Many thanks to HTC for sending this in.
 
I don't think it's going to be as great as everyone expects.

Core for core speed no, it's no pd to core 2 (seems anyway). It's lookin like intel has put most of their time into multi-threading expertise, w/ HT and QPI, which they seem to be doing quite well at these early stages (seems anyway).
 
kinda expected a bit more...
 
Wait until tomorrow when the fanboys see it.
 
Good numbers but what's the point of including the Phenom (not you I mean) in that comparison...the processor comes clocked roughly 12.5% higher than the Phenom does anyway? It is quite impressive however if it can achieve that additional 11.5% advantage with the Phenom at the same speed...in all tests that is. I wonder where the 23% came from, this processor for sure will be good though I won't buy one I think the 2.66Ghz model excites me far more for some reason.

When are these slated to hit retail distribution and what kinda price tag will they (speculatively? sorry for spelling) come with?

K
 
Meh...I'm still going Phenom with next build...:)
 
Good numbers but what's the point of including the Phenom (not you I mean) in that comparison...the processor comes clocked roughly 12.5% higher than the Phenom does anyway?

I'm with you on that… although, Intel has little choice but to pit their best against AMD's best… and AMD's best happens to be the Phenom X4 9950.
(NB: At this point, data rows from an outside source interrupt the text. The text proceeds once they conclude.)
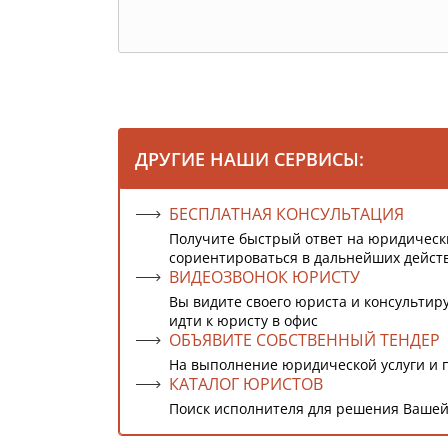
ДРУГИЕ НАШИ СЕРВИСЫ:
БЕСПЛАТНАЯ КОНСУЛЬТАЦИЯ
Получите быстрый ответ на юридическ
сориентироваться в дальнейших дейст
ВИДЕОЗВОНОК ЮРИСТУ
Вы видите своего юриста и консультиру
идти к юристу в офис
ОБЪЯВИТЕ СОБСТВЕННЫЙ ТЕНДЕР
На выполнение юридической услуги и 
КАТАЛОГ ЮРИСТОВ
Поиск исполнителя для решения Вашей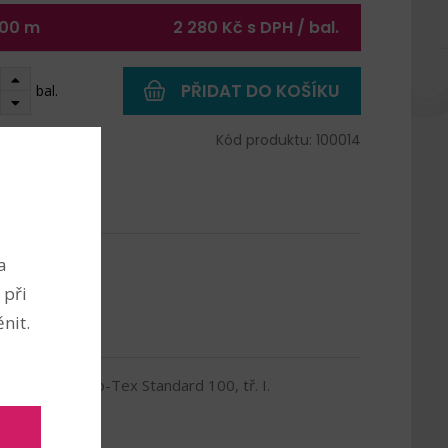
00 m
2 280 Kč s DPH / bal.
PŘIDAT DO KOŠÍKU
bal.
 2700 m
Kód produktu: 100014
a
 při
nit.
i do 3 let - Öko-Tex Standard 100, tř. I.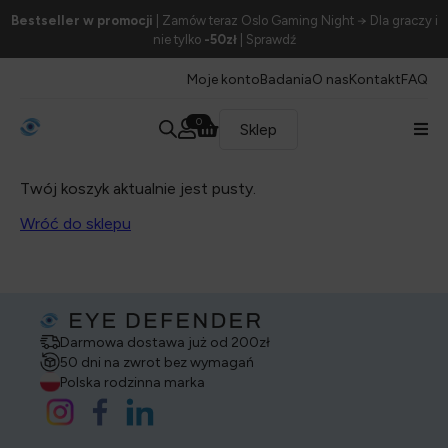
Bestseller w promocji
| Zamów teraz Oslo Gaming Night → Dla graczy i
nie tylko
-50zł
| Sprawdź
Moje konto
Badania
O nas
Kontakt
FAQ
0
Sklep
Twój koszyk aktualnie jest pusty.
Wróć do sklepu
Darmowa dostawa już od 200zł
50 dni na zwrot bez wymagań
Polska rodzinna marka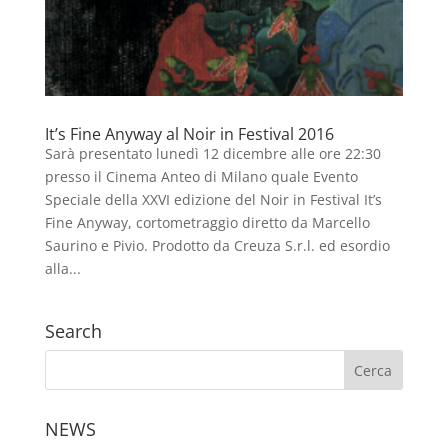
It’s Fine Anyway al Noir in Festival 2016
Sarà presentato lunedì 12 dicembre alle ore 22:30
presso il Cinema Anteo di Milano quale Evento
Speciale della XXVI edizione del Noir in Festival It’s
Fine Anyway, cortometraggio diretto da Marcello
Saurino e Pivio. Prodotto da Creuza S.r.l. ed esordio
alla...
Search
NEWS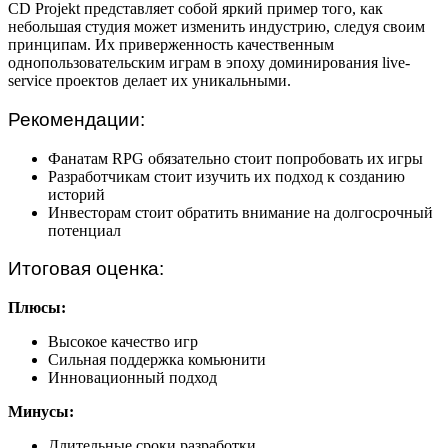
CD Projekt представляет собой яркий пример того, как
небольшая студия может изменить индустрию, следуя своим
принципам. Их приверженность качественным
однопользовательским играм в эпоху доминирования live-
service проектов делает их уникальными.
Рекомендации:
Фанатам RPG обязательно стоит попробовать их игры
Разработчикам стоит изучить их подход к созданию
историй
Инвесторам стоит обратить внимание на долгосрочный
потенциал
Итоговая оценка:
Плюсы:
Высокое качество игр
Сильная поддержка комьюнити
Инновационный подход
Минусы:
Длительные сроки разработки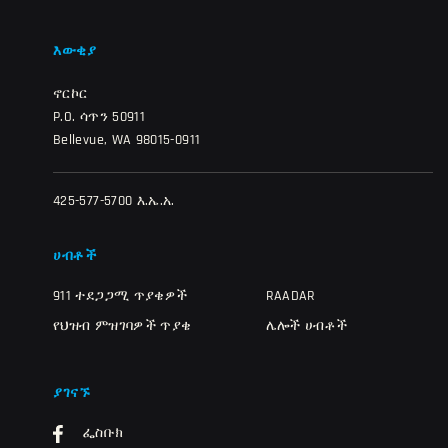
እውቂያ
ኖርኮር
P.O. ሳጥን 50911
Bellevue, WA 98015-0911
425-577-5700 እ.ኤ.አ.
ሀብቶች
911 ተደጋጋሚ ጥያቄዎች
RAADAR
የህዝብ ምዝገባዎች ጥያቄ
ሌሎች ሀብቶች
ያገናኙ
ፌስቡክ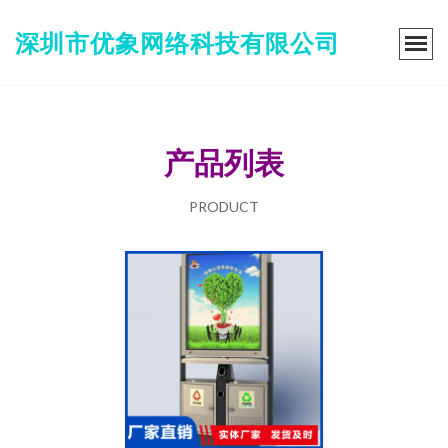
深圳市优象网络科技有限公司
产品列表
PRODUCT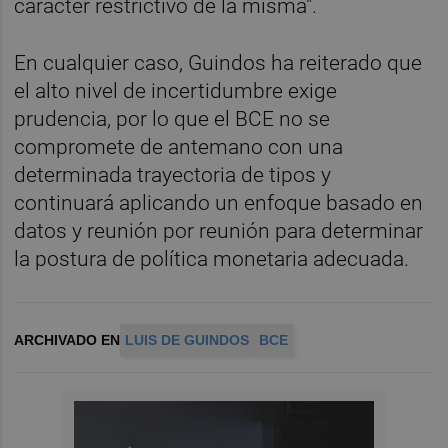
carácter restrictivo de la misma".
En cualquier caso, Guindos ha reiterado que
el alto nivel de incertidumbre exige
prudencia, por lo que el BCE no se
compromete de antemano con una
determinada trayectoria de tipos y
continuará aplicando un enfoque basado en
datos y reunión por reunión para determinar
la postura de política monetaria adecuada.
ARCHIVADO EN
LUIS DE GUINDOS
BCE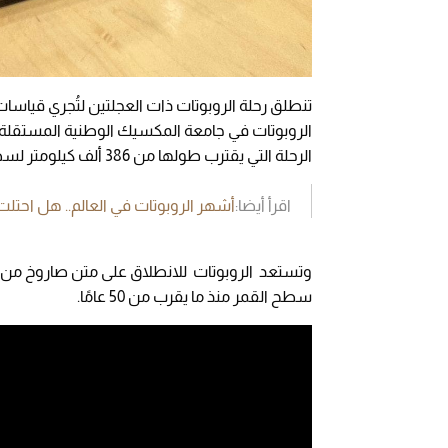
تنطلق رحلة الروبوتات ذات العجلتين لتُجري قياسا
الروبوتات في جامعة المكسيك الوطنية المستقلة
الرحلة التي يقترب طولها من 386 ألف كيلومتر لسطح القمر على متن صاروخ أمريكي.
اقرأ أيضا:
أشهر الروبوتات في العالم.. هل احتلت
وتستعد الروبوتات للانطلاق على متن صاروخ من 
سطح القمر منذ ما يقرب من 50 عامًا.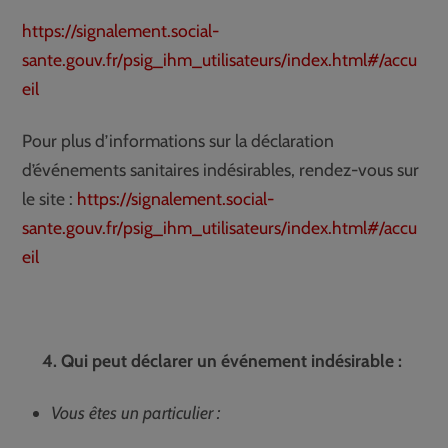
https://signalement.social-
sante.gouv.fr/psig_ihm_utilisateurs/index.html#/accu
eil
Pour plus d’informations sur la déclaration
d’événements sanitaires indésirables, rendez-vous sur
le site :
https://signalement.social-
sante.gouv.fr/psig_ihm_utilisateurs/index.html#/accu
eil
4. Qui peut déclarer un événement indésirable :
Vous êtes un particulier :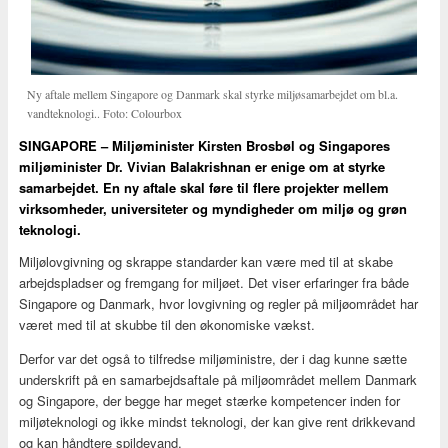
Ny aftale mellem Singapore og Danmark skal styrke miljøsamarbejdet om bl.a.
vandteknologi.. Foto: Colourbox
SINGAPORE – Miljøminister Kirsten Brosbøl og Singapores
miljøminister Dr. Vivian Balakrishnan er enige om at styrke
samarbejdet. En ny aftale skal føre til flere projekter mellem
virksomheder, universiteter og myndigheder om miljø og grøn
teknologi.
Miljølovgivning og skrappe standarder kan være med til at skabe
arbejdspladser og fremgang for miljøet. Det viser erfaringer fra både
Singapore og Danmark, hvor lovgivning og regler på miljøområdet har
været med til at skubbe til den økonomiske vækst.
Derfor var det også to tilfredse miljøministre, der i dag kunne sætte
underskrift på en samarbejdsaftale på miljøområdet mellem Danmark
og Singapore, der begge har meget stærke kompetencer inden for
miljøteknologi og ikke mindst teknologi, der kan give rent drikkevand
og kan håndtere spildevand.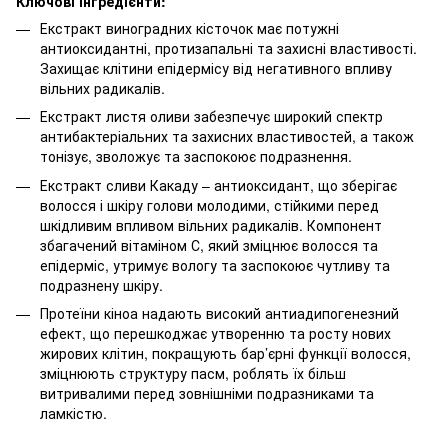
Ключові інгредієнти:
Екстракт виноградних кісточок має потужні
антиоксидантні, протизапальні та захисні властивості.
Захищає клітини епідермісу від негативного впливу
вільних радикалів.
Екстракт листя оливи забезпечує широкий спектр
антибактеріальних та захисних властивостей, а також
тонізує, зволожує та заспокоює подразнення.
Екстракт сливи Какаду – антиоксидант, що зберігає
волосся і шкіру голови молодими, стійкими перед
шкідливим впливом вільних радикалів. Компонент
збагачений вітаміном С, який зміцнює волосся та
епідерміс, утримує вологу та заспокоює чутливу та
подразнену шкіру.
Протеїни кіноа надають високий антиадипогенезний
ефект, що перешкоджає утворенню та росту нових
жирових клітин, покращують бар’єрні функції волосся,
зміцнюють структуру пасм, роблять їх більш
витривалими перед зовнішніми подразниками та
ламкістю.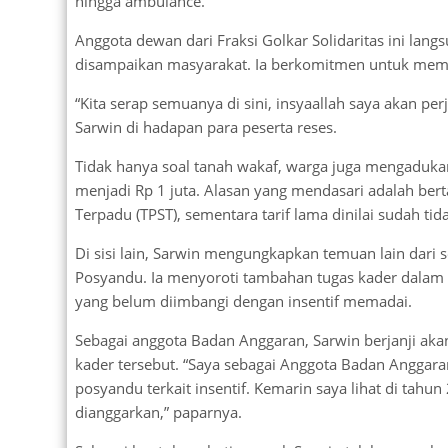
hingga ambulance.
Anggota dewan dari Fraksi Golkar Solidaritas ini lang
disampaikan masyarakat. Ia berkomitmen untuk mempe
“Kita serap semuanya di sini, insyaallah saya akan pe
Sarwin di hadapan para peserta reses.
Tidak hanya soal tanah wakaf, warga juga mengaduka
menjadi Rp 1 juta. Alasan yang mendasari adalah b
Terpadu (TPST), sementara tarif lama dinilai sudah tid
Di sisi lain, Sarwin mengungkapkan temuan lain dari s
Posyandu. Ia menyoroti tambahan tugas kader dalam
yang belum diimbangi dengan insentif memadai.
Sebagai anggota Badan Anggaran, Sarwin berjanji a
kader tersebut. “Saya sebagai Anggota Badan Anggar
posyandu terkait insentif. Kemarin saya lihat di ta
dianggarkan,” paparnya.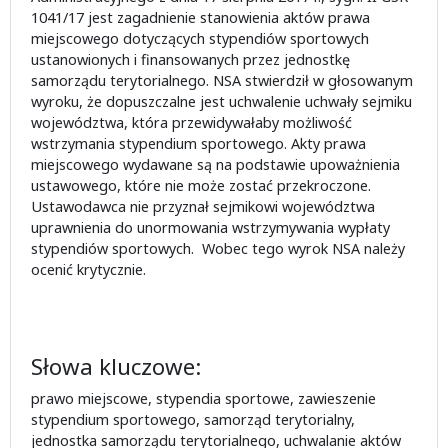
1041/17 jest zagadnienie stanowienia aktów prawa
miejscowego dotyczących stypendiów sportowych
ustanowionych i finansowanych przez jednostkę
samorządu terytorialnego. NSA stwierdził w głosowanym
wyroku, że dopuszczalne jest uchwalenie uchwały sejmiku
województwa, która przewidywałaby możliwość
wstrzymania stypendium sportowego. Akty prawa
miejscowego wydawane są na podstawie upoważnienia
ustawowego, które nie może zostać przekroczone.
Ustawodawca nie przyznał sejmikowi województwa
uprawnienia do unormowania wstrzymywania wypłaty
stypendiów sportowych. Wobec tego wyrok NSA należy
ocenić krytycznie.
Słowa kluczowe:
prawo miejscowe, stypendia sportowe, zawieszenie
stypendium sportowego, samorząd terytorialny,
jednostka samorządu terytorialnego, uchwalanie aktów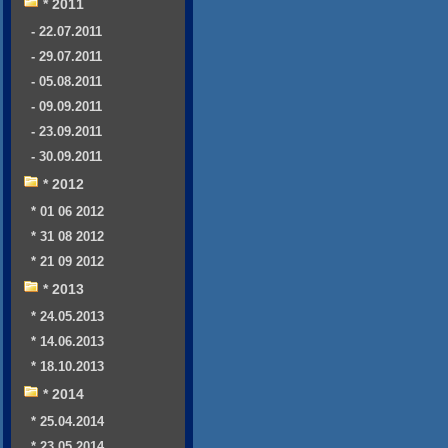
* 2011
- 22.07.2011
- 29.07.2011
- 05.08.2011
- 09.09.2011
- 23.09.2011
- 30.09.2011
* 2012
* 01 06 2012
* 31 08 2012
* 21 09 2012
* 2013
* 24.05.2013
* 14.06.2013
* 18.10.2013
* 2014
* 25.04.2014
* 23.05.2014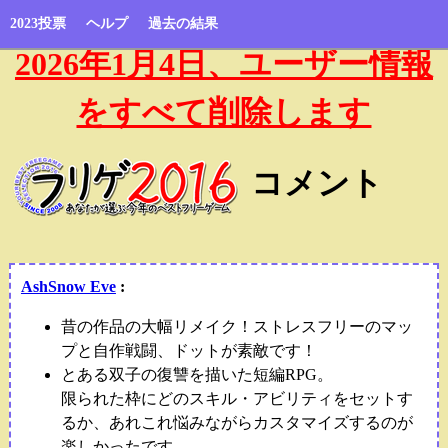
2023投票
ヘルプ
過去の結果
2026年1月4日、ユーザー情報
をすべて削除します
コメント
AshSnow Eve
:
昔の作品の大幅リメイク！ストレスフリーのマッ
プと自作戦闘、ドットが素敵です！
とある双子の復讐を描いた短編RPG。
限られた枠にどのスキル・アビリティをセットす
るか、あれこれ悩みながらカスタマイズするのが
楽しかったです。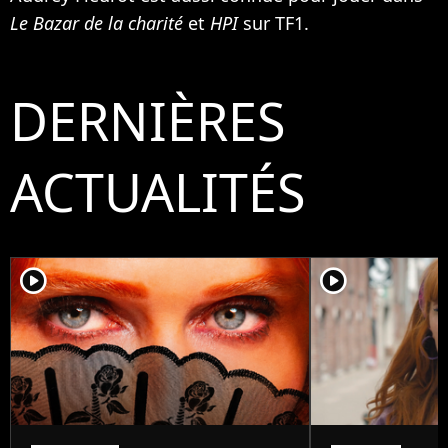
Le Bazar de la charité
et
HPI
sur TF1.
DERNIÈRES
ACTUALITÉS
player2
player2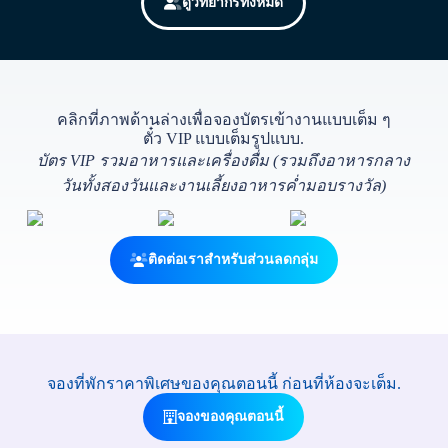
ดูวิทยากรทั้งหมด
คลิกที่ภาพด้านล่างเพื่อจองบัตรเข้างานแบบเต็ม ๆ
ตั๋ว VIP แบบเต็มรูปแบบ.
บัตร VIP รวมอาหารและเครื่องดื่ม (รวมถึงอาหารกลาง
วันทั้งสองวันและงานเลี้ยงอาหารค่ำมอบรางวัล)
ติดต่อเราสำหรับส่วนลดกลุ่ม
จองที่พักราคาพิเศษของคุณตอนนี้ ก่อนที่ห้องจะเต็ม.
จองของคุณตอนนี้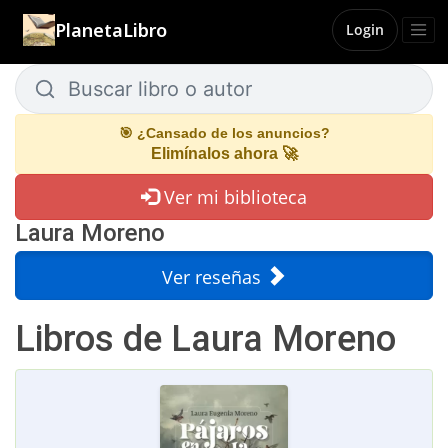
PlanetaLibro
Login
Buscar libro o autor
Buscar libro o autor
🎯 ¿Cansado de los anuncios?
Elimínalos ahora 🚀
Ver mi biblioteca
Laura Moreno
Ver reseñas
Libros de Laura Moreno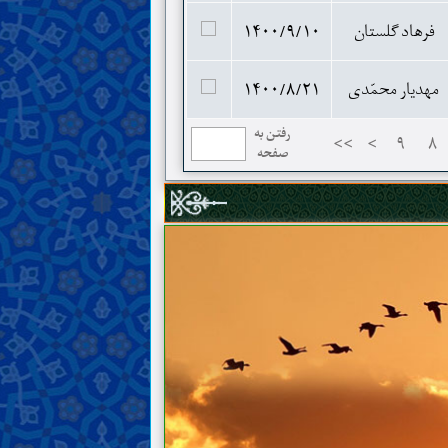
فرهاد گلستان
۱۴۰۰/۹/۱۰
مهدیار محمّدی
۱۴۰۰/۸/۲۱
رفتن به
>>
>
۹
۸
صفحه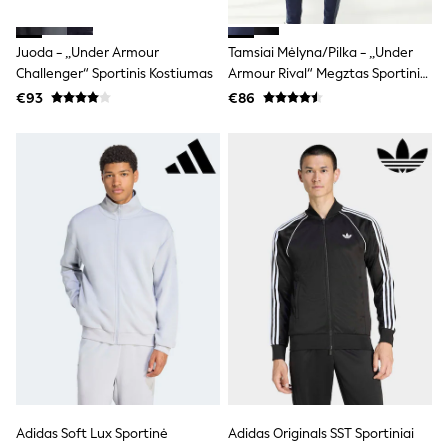
Trending: Clogs
Toy Story
Juoda - „Under Armour
Tamsiai Mėlyna/pilka - „Under
THE SET
50 - 92cm
Challenger“ Sportinis Kostiumas
Armour Rival“ Megztas Sportinis
98 - 110cm
Kostiumas Su Gobtuvu
€93
€86
116 - 134cm
140 - 174cm
All Clothing
T-Shirts
Dresses
Shorts & Skirts
Coats & Jackets
Sweatshirts & Hoodies
Knitwear
Sets & Outfits
Tops
Nightwear & Pyjamas
Trousers & Leggings
Shirts & Blouses
Swimwear
Jeans
Jumpsuits & Playsuits
Multipacks
Adidas Soft Lux Sportinė
Adidas Originals SST Sportiniai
It is quite impressive however if it can achieve that additional 11.5% advantage with the Phenom at the same speed...in all tests that is.

Considering the X4 9950's operating speed is 2.6 GHz (and not 2.66 GHz), the IPC advantage Bloomfield (at the same speed) has over it is slightly smaller – 10.9%.

When one takes into considering AMD's Shanghai K10.5 45nm processors will boast significantl IPC increases, are said to be able to launch at 2.8 to 3.0 GHz (with faster variants to follow), are expected to operate below current-generation TDP, with 6MB of L3 cache (versus the current 2MB), and a future native octal-core (Sandtiger), Intel simply must release its new architecture, just to stay ahead. Otherwise, current Wolfdale/Yorkfield processors would either be par or not enough for Intel to remain on top.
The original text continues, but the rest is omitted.